La ricetta si intitola “French Apple Cake”, la Torta di Mele Francese, anche se – a ben guardare – ha più il sapore delle nonne americane che delle pasticcerie parigine. È una torta ricca, sostanziosa, fatta per riempire la casa di profumo di mele e noci quando fuori si avvicinava l’inverno.
La ricetta, tradotta con amore:
La cuoca dell’epoca inizia setacciando farina, bicarbonato e sale, poi mescola zucchero e olio, aggiungendo le uova una dopo l’altra – come si faceva un tempo, senza fretta.

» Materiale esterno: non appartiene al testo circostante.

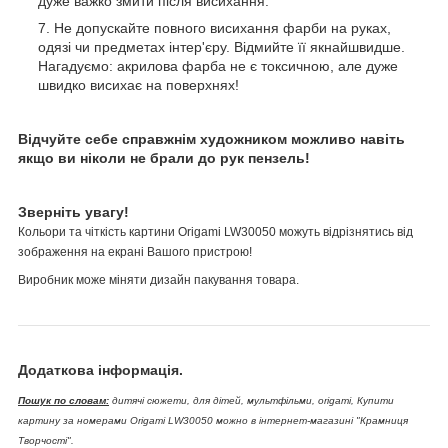
дуже важко змити після висихання.
Не допускайте повного висихання фарби на руках,
одязі чи предметах інтер'єру. Відмийте її якнайшвидше.
Нагадуємо: акрилова фарба не є токсичною, але дуже
швидко висихає на поверхнях!
Відчуйте себе справжнім художником можливо навіть
якщо ви ніколи не брали до рук пензель!
Зверніть увагу!
Кольори та чіткість картини Origami LW30050 можуть відрізнятись від
зображення на екрані Вашого пристрою!
Виробник може міняти дизайн пакування товара.
Додаткова інформація.
Пошук по словам:
дитячі сюжети, для дітей, мультфільми, origami, Купити
картину за номерами Origami LW30050 можно в інтернет-магазині "Крамниця
Творчості".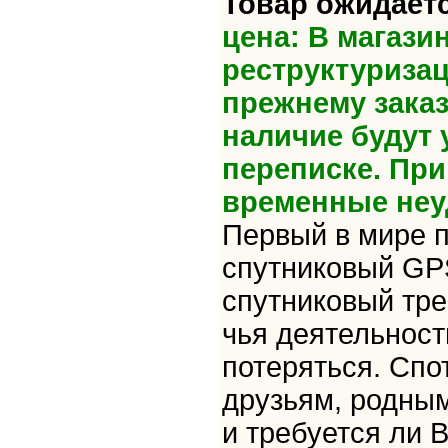
Товар ожидаетс
цена: В магази
реструктуризац
прежнему зака
наличие будут 
переписке. Пр
временные неу
Первый в мире 
спутниковый GP
спутниковый тре
чья деятельност
потеряться. Спо
друзьям, родны
и требуется ли 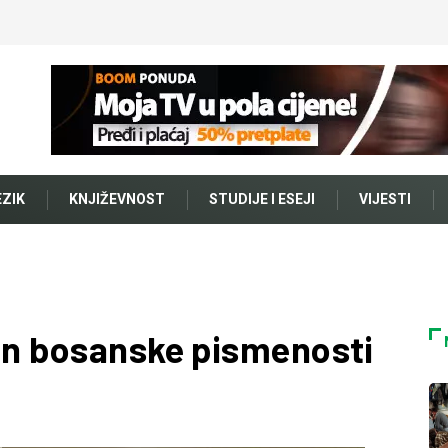
EZIK
KNJIŽEVNOST
STUDIJE I ESEJI
VIJESTI
…
Dan bosanske pismenosti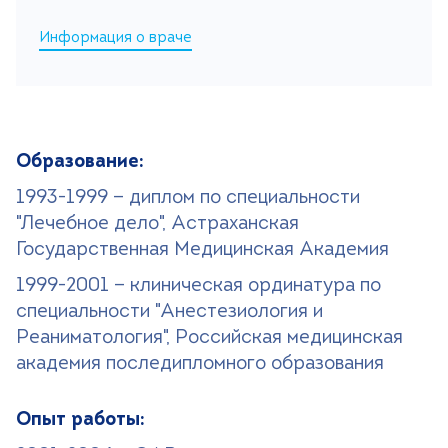
Информация о враче
Поиск
Версия для слабовидящих
+7 (499) 490-03-03
8:00-20:00 будни
+7 (800) 600-31-41
8:00-18:00 выходные
Образование:
1993-1999 — диплом по специальности
"Лечебное дело", Астраханская
Записаться на прием
Государственная Медицинская Академия
1999-2001 — клиническая ординатура по
специальности "Анестезиология и
Реаниматология", Российская медицинская
академия последипломного образования
Опыт работы: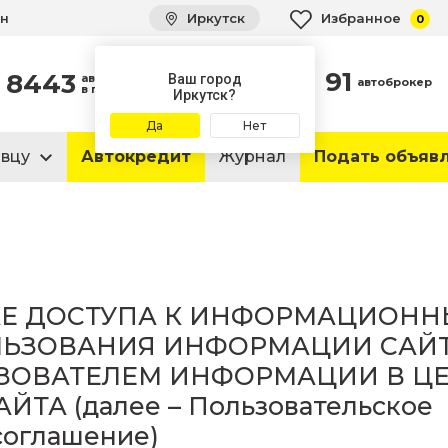
ин
Иркутск
Избранное
0
91
8443
автомобиля
Ваш город
автоброкер
в продаже
Иркутск?
Да
Нет
авцу
Автокредит
Журнал
Подать объяв
КЕ ДОСТУПА К ИНФОРМАЦИОН
ЛЬЗОВАНИЯ ИНФОРМАЦИИ САЙТ
ЗОВАТЕЛЕМ ИНФОРМАЦИИ В Ц
ТА (далее – Пользовательское
соглашение)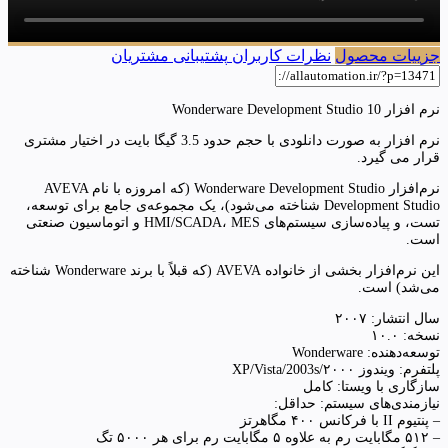
جزییات محصول
نظرات کاربران
پشتیبانی مشتریان
نرم افزار Wonderware Development Studio 10
نرم افزار به صورت دانلودی با حجم حدود 3.5 گیگا بایت در اختیار مشتری
قرار می گیرد.
نرم‌افزار Wonderware Development Studio (که امروزه با نام AVEVA
Development Studio شناخته می‌شود)، یک مجموعه‌ی جامع برای توسعه،
تست، و پیاده‌سازی سیستم‌های HMI/SCADA، MES و اتوماسیون صنعتی
است.
این نرم‌افزار بخشی از خانواده AVEVA (که قبلاً با برند Wonderware شناخته
می‌شد) است.
سال انتشار: ۲۰۰۷
نسخه: ۱۰.۰
توسعه‌دهنده: Wonderware
پلتفرم: ویندوز ۲۰۰۰/XP/Vista/2003s
سازگاری با ویستا: کامل
نیازمندی‌های سیستم: حداقل:
– پنتیوم II با فرکانس ۴۰۰ مگاهرتز
– ۵۱۲ مگابایت رم به علاوه ۵ مگابایت رم برای هر ۵۰۰۰ تگ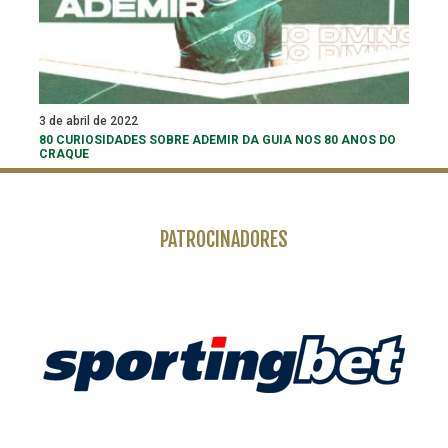
3 de abril de 2022
80 CURIOSIDADES SOBRE ADEMIR DA GUIA NOS 80 ANOS DO
CRAQUE
PATROCINADORES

Quando l’impasto è pronto, arrivano le mele tritate, tante, e le noci, che danno croccantezza e calore.
La torta va cotta lentamente, a bassa temperatura, “fino a quando la cucina non profuma di casa”, potremmo aggiungere noi.
Poi arriva il vero tocco d’altri tempi: una glassa di zucchero di canna, densa, scura e lucida, fatta bollire un minuto soltanto, come nelle vecchie ricette in cui tutto era semplice ma incredibilmente buono.
Il quaderno dice che la torta “rimane fresca per settimane se tenuta coperta”.
E questo ci racconta un mondo in cui i dolci duravano davvero a lungo, non perché nessuno li mangiasse… ma perché le dosi erano abbondanti e le famiglie ancora più numerose.
Un assaggio di storia, una fetta di nostalgia
Immaginare chi scrisse questa ricetta è facile: una donna con il grembiule legato in vita, una matita consumata, magari una radio accesa in sottofondo – forse Glenn Miller, forse Ella Fitzgerald.
Quel giorno, tra bambini che correvano e pentole che borbottavano, trovò il tempo di scrivere una ricetta perfetta per i giorni di pioggia.
Oggi, riportarla alla luce significa dare nuova vita a un piccolo frammento di memoria culinaria.
Con questo anche oggi siamo arrivati al termine del nostro almanacco e non posso far altro che darvi appuntamento per domani, un abbraccio a tutti buon inizio settimana e ricordatevi sempre che comunque vada ci ritroviamo a casa.